Lines from the entries below that hold "Chuveiro" form the answer; copy all of them.

□ □ □ □

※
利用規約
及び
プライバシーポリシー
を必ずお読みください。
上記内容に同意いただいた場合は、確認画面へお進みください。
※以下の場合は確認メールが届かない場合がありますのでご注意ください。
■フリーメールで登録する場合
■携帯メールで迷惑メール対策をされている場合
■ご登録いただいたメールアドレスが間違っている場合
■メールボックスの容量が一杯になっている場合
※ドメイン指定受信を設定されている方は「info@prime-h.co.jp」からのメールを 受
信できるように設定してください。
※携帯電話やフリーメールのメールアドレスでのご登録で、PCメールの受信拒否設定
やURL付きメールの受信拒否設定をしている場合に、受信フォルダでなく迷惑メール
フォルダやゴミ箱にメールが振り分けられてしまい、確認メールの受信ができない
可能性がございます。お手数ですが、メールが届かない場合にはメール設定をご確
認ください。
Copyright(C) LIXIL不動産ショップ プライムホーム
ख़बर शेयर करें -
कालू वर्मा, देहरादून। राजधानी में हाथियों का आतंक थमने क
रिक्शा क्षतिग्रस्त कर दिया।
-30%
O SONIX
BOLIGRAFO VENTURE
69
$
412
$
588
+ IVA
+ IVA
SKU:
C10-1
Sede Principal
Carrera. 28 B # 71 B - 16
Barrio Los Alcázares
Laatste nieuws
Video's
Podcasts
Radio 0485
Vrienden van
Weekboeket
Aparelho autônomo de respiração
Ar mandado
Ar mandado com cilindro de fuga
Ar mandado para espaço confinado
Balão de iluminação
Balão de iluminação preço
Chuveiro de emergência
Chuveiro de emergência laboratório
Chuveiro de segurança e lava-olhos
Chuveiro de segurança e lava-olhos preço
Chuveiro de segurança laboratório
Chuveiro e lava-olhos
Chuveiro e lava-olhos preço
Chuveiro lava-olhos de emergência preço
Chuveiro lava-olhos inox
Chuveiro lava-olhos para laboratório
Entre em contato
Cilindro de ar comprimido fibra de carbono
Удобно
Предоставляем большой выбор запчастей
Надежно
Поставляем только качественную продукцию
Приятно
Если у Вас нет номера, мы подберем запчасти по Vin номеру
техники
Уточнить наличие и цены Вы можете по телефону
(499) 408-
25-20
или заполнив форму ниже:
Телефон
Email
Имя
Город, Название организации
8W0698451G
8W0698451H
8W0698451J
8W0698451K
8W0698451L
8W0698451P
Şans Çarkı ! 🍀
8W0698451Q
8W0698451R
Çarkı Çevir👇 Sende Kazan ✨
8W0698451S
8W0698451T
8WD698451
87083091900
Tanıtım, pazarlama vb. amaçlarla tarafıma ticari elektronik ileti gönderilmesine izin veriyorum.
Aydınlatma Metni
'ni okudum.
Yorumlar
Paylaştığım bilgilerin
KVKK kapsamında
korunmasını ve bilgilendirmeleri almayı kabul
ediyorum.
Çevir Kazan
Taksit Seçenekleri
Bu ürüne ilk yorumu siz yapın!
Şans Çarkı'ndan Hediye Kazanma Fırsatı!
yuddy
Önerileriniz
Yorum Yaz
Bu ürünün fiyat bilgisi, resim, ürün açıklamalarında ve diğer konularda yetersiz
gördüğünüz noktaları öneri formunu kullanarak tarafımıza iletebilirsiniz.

□ □ □ □

> Response below:
Chuveiro de emergência
Chuveiro de emergência laboratório
Chuveiro de segurança e lava-olhos
Chuveiro de segurança e lava-olhos preço
Chuveiro de segurança laboratório
Chuveiro e lava-olhos
Chuveiro e lava-olhos preço
Chuveiro lava-olhos de emergência preço
Chuveiro lava-olhos inox
Chuveiro lava-olhos para laboratório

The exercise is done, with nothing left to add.